Os membros de Desperate Journalist uniram-se pela vontade de experimentar novas sonoridades e instrumentos e pelo fascínio que sentiam pela banda de culto The Cure. Inclusive, o nome do grupo advém de uma referência a uma atuação rara do tema “Grinding Halt”, na John Peel Session de 16 de maio de 1979. Em resposta a uma crítica negativa do jornalista musical Paul Morley a Three Imaginary Boys, o seu álbum de estreia, os The Cure deram o nome de Desperate Journalist in Ongoing Meaningful Review Situation à sua performance na rádio. Portanto, de uma crítica negativa surgiu uma performance única e, da performance, surgiu a inspiração para o ínicio de uma nova banda.

Desperate Journalist

De facto, em No Hero são evidentes as influências musicais dos The Cure e dos anos 80, principalmente devido à presença do sintetizador – segundo Jo Bevan, o processo criativo por detrás do novo álbum focou-se essencialmente num novo sintetizador comprado por Rob Hardy, tendo o grupo passado grande parte do seu tempo a tentar aprender como extrair dele o melhor som possível. Além disso, as influências dos The Cure também se notam ao nível das letras e ideias que as melodias pretendem transmitir – nomeadamente, a tristeza, a solidão e a insegurança. Apesar das letras transmitirem sentimentos negativos, as melodias muitas vezes contrastam com o tom reflexivo das letras, criando um intermédio entre luz e sombra. O resultado é uma mistura de pop com “algo estranho e diferente”, como diz a vocalista.

O álbum abre com a canção “Adah” e com a frase Evil all its sin is still alive. Apesar de estarmos perante uma reflexão sombria, esta não nos deixa ficar parados, obrigando-nos, pelo contrário, a dançar e a focar a nossa concentração nas melodias poderosas da voz de Jo Bevan. Em segundo lugar, a canção que dá nome ao álbum, “No Hero”, continua com os ritmos alegres e rápidos e as melodias na guitarra inesquecíveis, ilustrando a força das emoções relacionadas com a morte. “No Hero” diz-nos que o céu nada sabe sobre o peso do caixão dos mortos, que o passado pode ser facilmente queimado e esquecido, porque, no fundo, os heróis não existem – pouco sobra dos seres humanos a não ser uma ideia superficial daquilo que alguma vez foram:

“On a sky which knows nothing
Of the weight of your coffin
A God who comes knocking
Burnt hair and forgotten

The purpose of burning
A tide for the turning
And the smoke and the glass
Of the dismеmbered past
No hero
No hеro, just a shell”

No terceiro tema do álbum, “Afraid”, o ritmo abranda um pouco em relação a “No Hero”, sendo que a bateria lembra uma pulsação. “Afraid” fala sobre a procura pela solidão (“All these people around me/Better push them away”), sobre a dificuldade em expressar o amor e em encontrar alguém que ame sem qualquer tipo de julgamento.
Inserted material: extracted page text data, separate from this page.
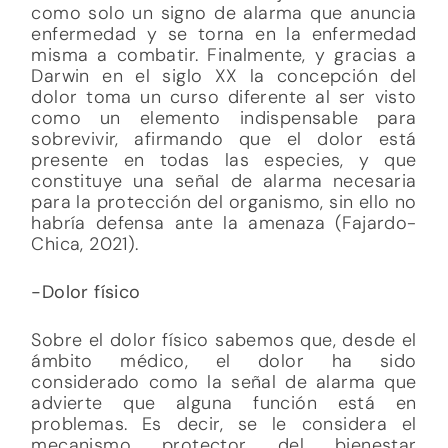
como solo un signo de alarma que anuncia
enfermedad y se torna en la enfermedad
misma a combatir. Finalmente, y gracias a
Darwin en el siglo XX la concepción del
dolor toma un curso diferente al ser visto
como un elemento indispensable para
sobrevivir, afirmando que el dolor está
presente en todas las especies, y que
constituye una señal de alarma necesaria
para la protección del organismo, sin ello no
habría defensa ante la amenaza (Fajardo-
Chica, 2021).
-Dolor físico
Sobre el dolor físico sabemos que, desde el
ámbito médico, el dolor ha sido
considerado como la señal de alarma que
advierte que alguna función está en
problemas. Es decir, se le considera el
mecanismo protector del bienestar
Esta é uma canção romântica que finaliza numa nota muito positiva e, segundo Jo Bevan, elogiosa, por mostrar que a banda não coloca obstáculos à autenticidade: We are not afraid to be ugly, so ugly”.

Uma das canções que mais representa os anos 80 e que mais faz uso dos sintetizadores é “Comfort”, criando um ambiente que faz lembrar uma pista de dança. Enquanto que “Afraid” fala sobre amor, “Comfort” fala sobre um coração partido, sobre o facto de uma pessoa não ser apenas as suas memórias e, sobretudo, sobre o facto de se poder sempre retirar algum (pouco) conforto do pouco que fazemos. Estas ideias continuam a ser trabalhadas e reforçadas em “Silent”, canção que traz consigo um ambiente psicadélico e melancólico, com ênfase nos efeitos de distorção da voz e nos solos de guitarra que retratam a desolação.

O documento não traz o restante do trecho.